Comparison of MFC and NGS for B-ALL MRD evaluation, how sensitive is enough?

The comparison between MFC and NGS for B-ALL MRD evaluation has been previously studied. Torra et al. reported at least one immunoglobulin clonal sequence identified in 91% of pre-treatment specimens [14]. In follow-up samples, both MFC and ClonoSEQ were performed and 82% of cases were concordant. Almost all discordant cases were ClonoSEQ positive and MFC negative. Patients with negative MRD by both NGS and MFC had excellent OS and RFS. In contrast, patients who were positive for MRD by both NGS and MFC had the poorest outcome, whereas patients who were NGS positive but MFC negative had an intermediate outcome. In a study by Wood et al. [23], high-throughput sequencing (HTS) was used to compare with COG MFC MRD detection in cases of B-ALL. Using a threshold of 0.01%, both methods showed similar 5-year EFS and OS for MRD-positive and negative patients. However, MRD was detected at levels higher than 0.01% in fifty-five patients by HTS but not by MFC. These cases represented 38.7% of patients and were found to have a worse 5-year EFS compared to other cases who had MRD levels below 0.01% by HTS (p = 0.036). Meanwhile, 17 patients were reported to be MRD + by MFC with values > 0.01% but their MRD values by HTS were found to be < 0.01%. The MRD values for 11 out of the 17 patients ranged from 0.001 to 0.01% by HTS but no further statistical analysis was possible because of the small number of patients in this group (15).

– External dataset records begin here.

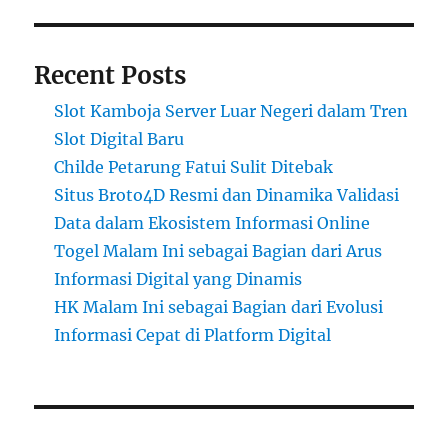
Recent Posts
Slot Kamboja Server Luar Negeri dalam Tren
Slot Digital Baru
Childe Petarung Fatui Sulit Ditebak
Situs Broto4D Resmi dan Dinamika Validasi
Data dalam Ekosistem Informasi Online
Togel Malam Ini sebagai Bagian dari Arus
Informasi Digital yang Dinamis
HK Malam Ini sebagai Bagian dari Evolusi
Informasi Cepat di Platform Digital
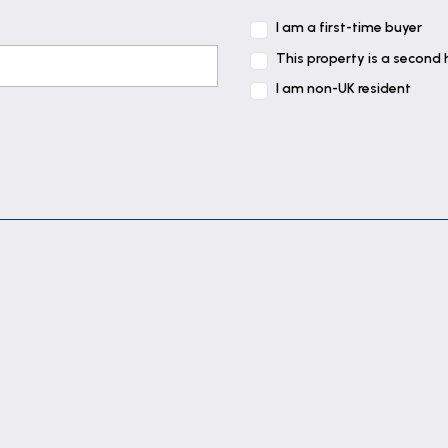
I am a first-time buyer
This property is a second
I am non-UK resident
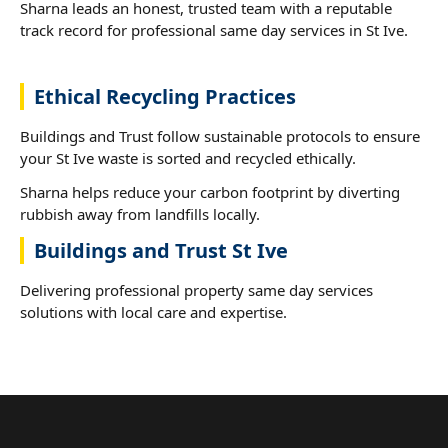
Sharna leads an honest, trusted team with a reputable
track record for professional same day services in St Ive.
Ethical Recycling Practices
Buildings and Trust follow sustainable protocols to ensure
your St Ive waste is sorted and recycled ethically.
Sharna helps reduce your carbon footprint by diverting
rubbish away from landfills locally.
Buildings and Trust St Ive
Delivering professional property same day services
solutions with local care and expertise.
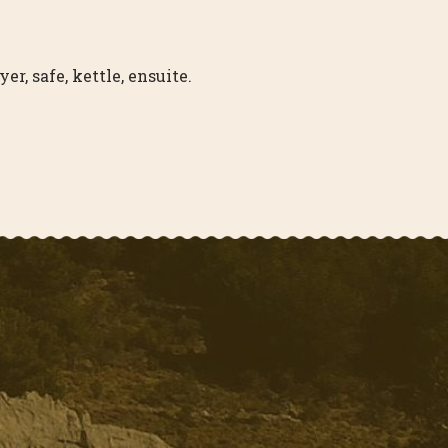
r, safe, kettle, ensuite.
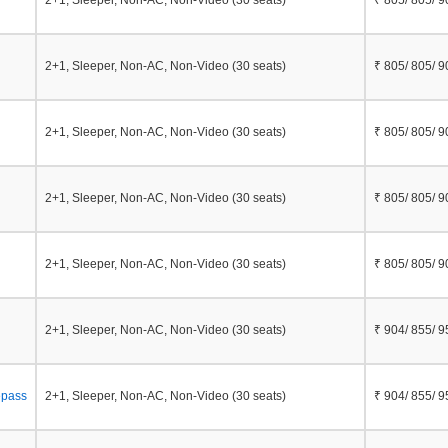
2+1, Sleeper, Non-AC, Non-Video (30 seats)
₹ 805/ 805/ 9
2+1, Sleeper, Non-AC, Non-Video (30 seats)
₹ 805/ 805/ 9
2+1, Sleeper, Non-AC, Non-Video (30 seats)
₹ 805/ 805/ 9
2+1, Sleeper, Non-AC, Non-Video (30 seats)
₹ 805/ 805/ 9
2+1, Sleeper, Non-AC, Non-Video (30 seats)
₹ 805/ 805/ 9
2+1, Sleeper, Non-AC, Non-Video (30 seats)
₹ 904/ 855/ 9
epass
2+1, Sleeper, Non-AC, Non-Video (30 seats)
₹ 904/ 855/ 9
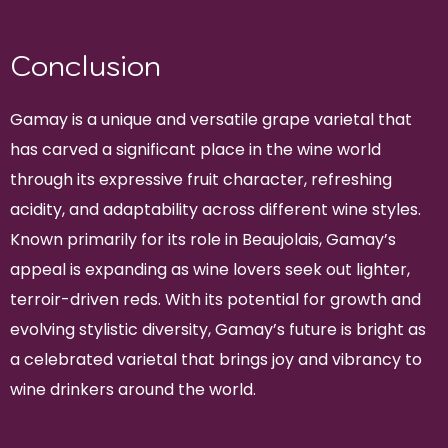
Conclusion
Gamay is a unique and versatile grape varietal that
has carved a significant place in the wine world
through its expressive fruit character, refreshing
acidity, and adaptability across different wine styles.
Known primarily for its role in Beaujolais, Gamay’s
appeal is expanding as wine lovers seek out lighter,
terroir-driven reds. With its potential for growth and
evolving stylistic diversity, Gamay’s future is bright as
a celebrated varietal that brings joy and vibrancy to
wine drinkers around the world.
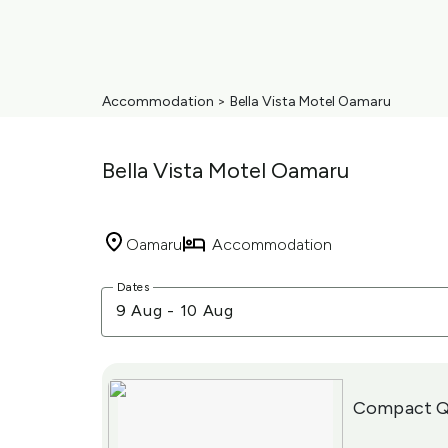
Accommodation
>
Bella Vista Motel Oamaru
Bella Vista Motel Oamaru
Oamaru
Accommodation
Skip
Dates
to
9 Aug
-
10 Aug
Results
Results
Compact Q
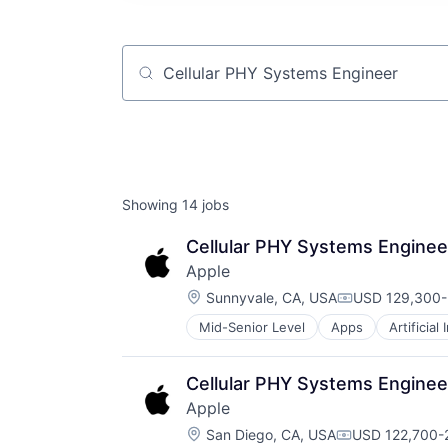
Job title, company or keyword
Showing
14
jobs
Cellular PHY Systems Enginee
Apple
Location:
Sunnyvale, CA, USA
USD 129,300-
Compensation
Mid-Senior Level
Apps
Artificial
Foundational AI
Hardware
Media & Entertainment
Cellular PHY Systems Enginee
Mobile Devices
Apple
Operating Systems
Location:
TV
San Diego, CA, USA
USD 122,700-2
Compensation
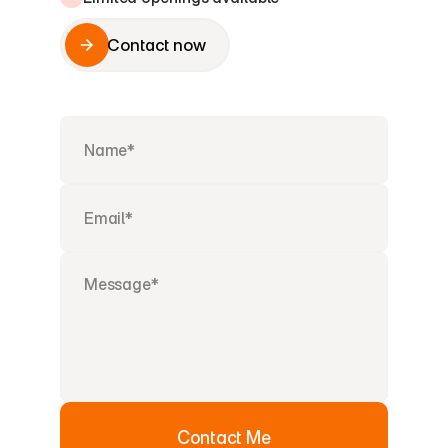
Contact now
Contact now
Contact Me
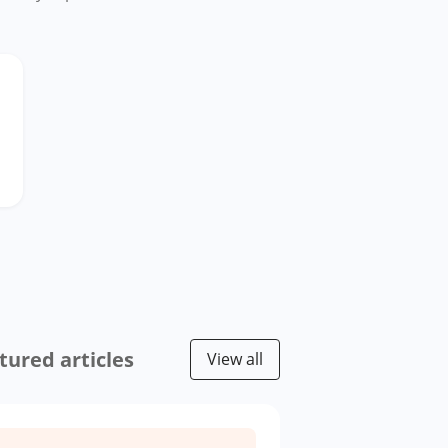
tured articles
View all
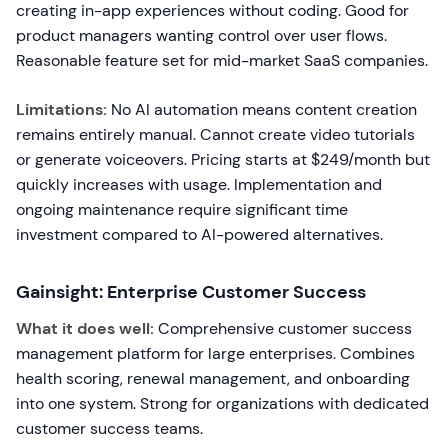
creating in-app experiences without coding. Good for
product managers wanting control over user flows.
Reasonable feature set for mid-market SaaS companies.
Limitations:
No AI automation means content creation
remains entirely manual. Cannot create video tutorials
or generate voiceovers. Pricing starts at $249/month but
quickly increases with usage. Implementation and
ongoing maintenance require significant time
investment compared to AI-powered alternatives.
Gainsight: Enterprise Customer Success
What it does well:
Comprehensive customer success
management platform for large enterprises. Combines
health scoring, renewal management, and onboarding
into one system. Strong for organizations with dedicated
customer success teams.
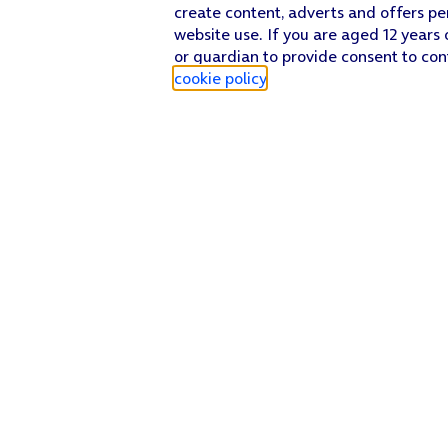
create content, adverts and offers pe
website use. If you are aged 12 years 
or guardian to provide consent to con
cookie policy
.
Find a store
Check our network
Sign in to My O2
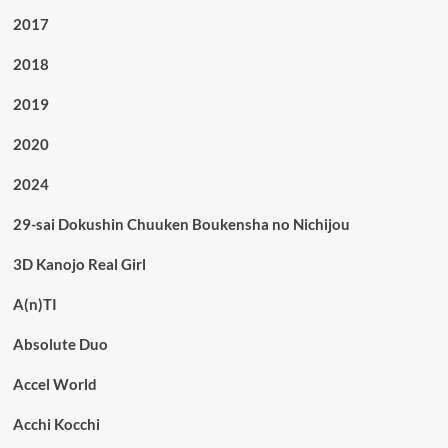
2017
2018
2019
2020
2024
29-sai Dokushin Chuuken Boukensha no Nichijou
3D Kanojo Real Girl
A(n)TI
Absolute Duo
Accel World
Acchi Kocchi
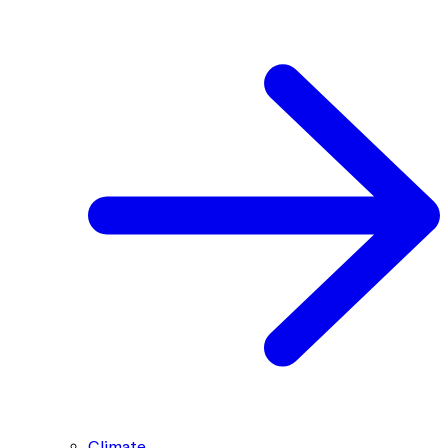
Climate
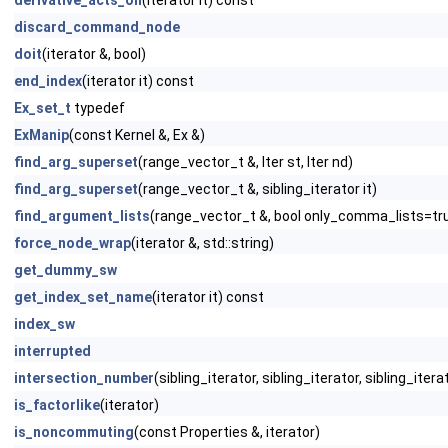
derivative_acts_on
(iterator it) const
discard_command_node
doit
(iterator &, bool)
end_index
(iterator it) const
Ex_set_t
typedef
ExManip
(const Kernel &, Ex &)
find_arg_superset
(range_vector_t &, Iter st, Iter nd)
find_arg_superset
(range_vector_t &, sibling_iterator it)
find_argument_lists
(range_vector_t &, bool only_comma_lists=tr
force_node_wrap
(iterator &, std::string)
get_dummy_sw
get_index_set_name
(iterator it) const
index_sw
interrupted
intersection_number
(sibling_iterator, sibling_iterator, sibling_iter
is_factorlike
(iterator)
is_noncommuting
(const Properties &, iterator)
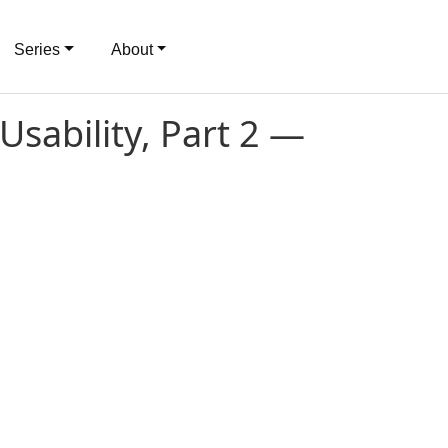
Series
About
Usability, Part 2 —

In our study, the two methods (MFC and ClonoSEQ) were compared regarding their ability to detect the presence of any residual leukemic cells. Overall, the concordance rate was 80%. Discordant cases were mostly MFC-negative and Clonoseq-positive (n = 14, 19%), whereas only one MFC-positive and ClonoSEQ-negative sample was seen (n = 1, 1%). The correlation of the measured tumor burdens between the two methods in the entire cohort as well as in the concordant cases was very high (r = 0.96). Our findings are similar to those reported by Torra except we do not have survival data due to the relatively short follow-up time period.

ClonoSEQ detects very low levels of residual clonal cells in our study. Some cases were found to have more than 0 but less than 1 residual clonal cell per million nucleated cells. However, in the employed COG MFC MRD panel, a cluster of 20 events is required to report definite residual disease. The clinical significance of such low levels detected by ClonoSEQ and their impact on the patient’s prognosis is unclear at this point. MRD results are highly dependent on the quality and concentration of the samples, which is directly related to preanalytical conditions [22]. At our institution, samples from the 1st and 2nd pulls are submitted for morphological and molecular evaluations (ClonoSEQ included) whereas samples for flow cytometric evaluation come from subsequent pulls which may play a role in the lower quality of the sample and lower incidence of detection of abnormal populations due to the dilution of the specimens. In our study, the total events obtained for MFC MRD is average at 779,915 cells while 2,571,168 cells for ClonoSEQ study. The volume and cellularity of sampled input material may also be a problem during treatment in cases of bone marrow aplasia [10]. Other previously noted possible explanations for discordance between molecular (such as PCR) and MFC results in MRD evaluation included the following: nonspecific amplification of DNA in PCR, oligoclonality, clonal evolution, quality of clonal PCR markers, immunophenotypic shifts and immunophenotypic modulation post therapy among others [24]. The case of MFC + /ClonoSEQ- in our study exemplifies that MFC and NGS are complementary for B-ALL MRD testing.

Conclusions

In conclusion, our results show a very strong correlation between COG MFC and ClonoSEQ results among all evaluated cases (r = 0.96) and are concordant in 80% of cases. At this point in time, we believe that both methods are complementary and that using different strategies to detect B-ALL MRD is important. The significance of very low levels of MRD detected by ClonoSEQ is unknown at this time and requires long-term follow-up to evaluate the prognosis of those patients. Clonal evolution may occur, and blinatumomab immunotherapy may impact MFC B-ALL MRD evaluation.